Assigned task =
Where does the word "moderné" show up in the records? Copy every line that has it.

(Recorded data)
/---

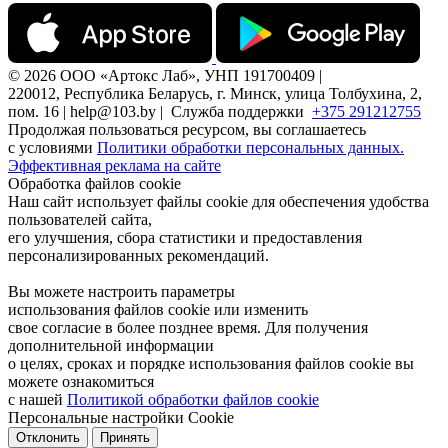
© 2026 ООО «Артокс Лаб», УНП 191700409 |
220012, Республика Беларусь, г. Минск, улица Толбухина, 2,
пом. 16 | help@103.by |
Служба поддержки
+375 291212755
Продолжая пользоваться ресурсом, вы соглашаетесь
с условиями
Политики обработки персональных данных.
Эффективная реклама на сайте
Обработка файлов cookie
Наш сайт использует файлы cookie для обеспечения удобства
пользователей сайта,
его улучшения, сбора статистики и предоставления
персонализированных рекомендаций.
Вы можете настроить параметры
использования файлов cookie или изменить
свое согласие в более позднее время. Для получения
дополнительной информации
о целях, сроках и порядке использования файлов cookie вы
можете ознакомиться
с нашей
Политикой обработки файлов cookie
Персональные настройки Cookie
Отклонить
Принять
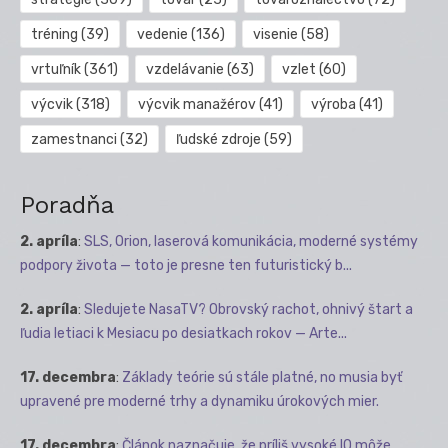
tréning
(39)
vedenie
(136)
visenie
(58)
vrtuľník
(361)
vzdelávanie
(63)
vzlet
(60)
výcvik
(318)
výcvik manažérov
(41)
výroba
(41)
zamestnanci
(32)
ľudské zdroje
(59)
Poradňa
2. apríla
:
SLS, Orion, laserová komunikácia, moderné systémy
podpory života — toto je presne ten futuristický b...
2. apríla
:
Sledujete NasaTV? Obrovský rachot, ohnivý štart a
ľudia letiaci k Mesiacu po desiatkach rokov — Arte...
17. decembra
:
Základy teórie sú stále platné, no musia byť
upravené pre moderné trhy a dynamiku úrokových mier.
17. decembra
:
Článok naznačuje, že príliš vysoké IQ môže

\---

Response area =
SLS, Orion, laserová komunikácia, moderné systémy
upravené pre moderné trhy a dynamiku úrokových mier.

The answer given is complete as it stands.